Posted by Saltation at November 22, 2007 02:11 AM

"or perhaps rather, "medicine as she is rote"."

Ah. Right. Yes, we were talking at cross purposes!

Posted by NRT at November 22, 2007 11:08 AM

Dont be too quick to dismiss all alternative medicine. Science and medicine have a vital place but there is more to life and health than this, the whole spiritual aspect of humanity should not be overlooked.

Posted by colin at December 3, 2007 08:55 AM

Well, yes, we've already mentioned the placebo/psychosomatic effect. And that's not being dismissive – I fully accept that treatment works best if people believe it works.
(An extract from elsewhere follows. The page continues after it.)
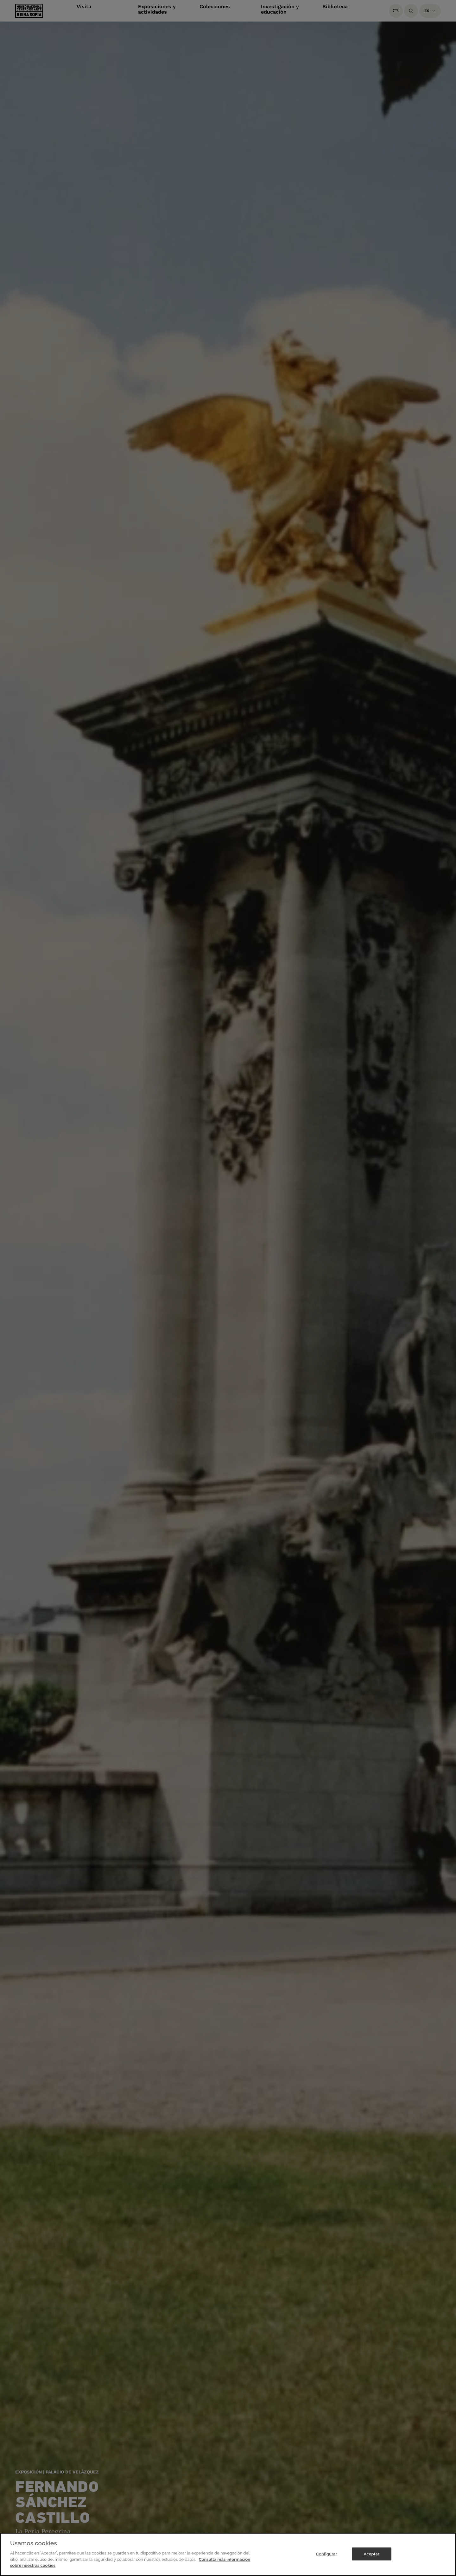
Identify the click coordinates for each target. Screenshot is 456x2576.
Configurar (326, 2553)
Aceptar (371, 2553)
I don't think many people would casually dismiss all alternative medicine. Though a lot of it is meaningless 'woo', there may well be genuine worthwhile effects. However, the precondition for acceptance is that alternative therapists must prove all their claims, point-by-point, in scientific terms. Empty belief (on the part of the practitioner) is never acceptable.

What people do in private is no business of mine, but no, I wouldn't say that spirituality has a place in mainstream/commercial medicine, just as religion has no valid place in public life.